Il y a quelque chose qui me rend triste dans ce diagnostic d’autisme qui se précise et se rapproche.
Jusqu’ici, j’attribuais mes souffrances à une maladie. Je n’ai jamais considéré que c’était injuste, je ne me suis jamais dit Pourquoi moi ? Car l’injustice, pour moi, c’est ce que se font les hommes entre eux. La maladie, elle existe, c’est juste un fait, et je n’ai jamais considéré que j’étais meilleure qu’une autre personne pour être épargnée par une chose si commune qu’une maladie chronique. Je ne me disais pas Pourquoi moi mais plutôt Pourquoi pas moi ? Ça ne m’empêchait bien entendu pas de vivre des souffrances extrêmes, de voir ma jeunesse gâchée, perdue dans ces moments de solitude et de le regretter infiniment ou de vouloir mourir. Ça ne m’empêchait pas non plus d’être révoltée contre l’injustice: l’injustice d’être maltraitée par certains soignants, l’injustice du labyrinthe des soins qui est un véritable parcours du combattant qu’on t’impose au moment où tu n’as plus de force, l’injustice des choix d’un système politique qui a du sang sur les mains.
Mais voilà, quand on a une maladie, il est impossible d’échapper à la souffrance, même si des choses peuvent être mises en place pour la rendre un peu plus supportable.
Mais là, je me dis que si tout cela découle bien d’un autisme non diagnostiqué, eh bien les choses sont différentes. Ça aurait pu être évité.

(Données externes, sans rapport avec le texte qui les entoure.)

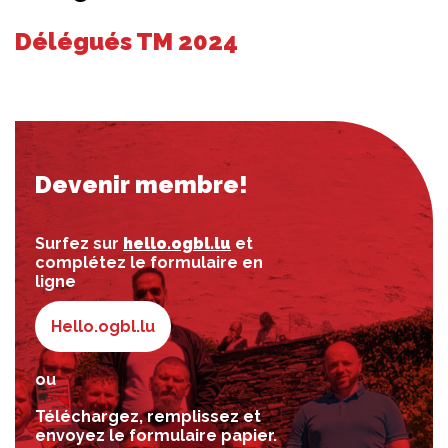
Délégués TM 2024
Devenir membre!
Surfez sur
hello.ogbl.lu
et
complétez le formulaire en
ligne
Hello.ogbl.lu
ou
Téléchargez, remplissez et
envoyez le formulaire papier.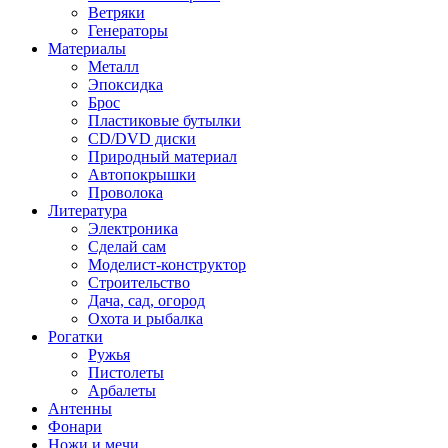
Ветряки
Генераторы
Материалы
Металл
Эпоксидка
Брос
Пластиковые бутылки
CD/DVD диски
Природный материал
Автопокрышки
Проволока
Литература
Электроника
Сделай сам
Моделист-конструктор
Строительство
Дача, сад, огород
Охота и рыбалка
Рогатки
Ружья
Пистолеты
Арбалеты
Антенны
Фонари
Ножи и мечи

Toutes ces souffrances, ces incompréhensions, ces reproches, ces décompensations psychotiques, je ne les ai vécues que parce que j’ai évolué dans une société qui ne connaît rien à l’autisme, et encore moins à l’autisme sans déficience intellectuelle, et encore moins chez les femmes. Ça commence à faire beaucoup de méconnaissance, et beaucoup de dégâts.

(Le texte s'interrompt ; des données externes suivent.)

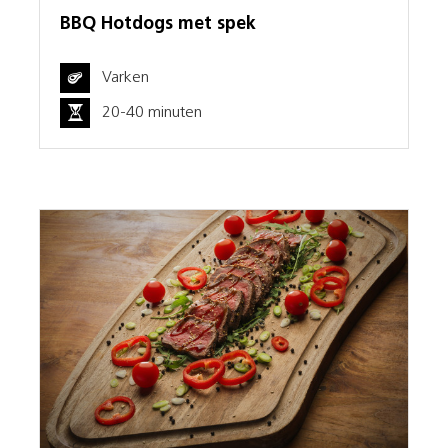
BBQ Hotdogs met spek
Varken
20-40 minuten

Toute ma vie, j’ai dû entendre que j’étais trop ceci ou pas assez cela. Trop solitaire, trop enfermée dans ma chambre, ne participant pas assez en classe, pas assez soigneuse, trop maladroite, à trop remettre les évidences en question, trop intense dans mon intérêt pour les livres, etc. Et en même temps, tout les signes sont là depuis longtemps : le mutisme sélectif, les automutilations, les crises qui avec le recul sont clairement des shutdowns et des meltdowns, le stiming plus ou moins discret qu’on m’a toujours reproché (arrête de t’arracher la peau des lèvres, les cheveux, etc).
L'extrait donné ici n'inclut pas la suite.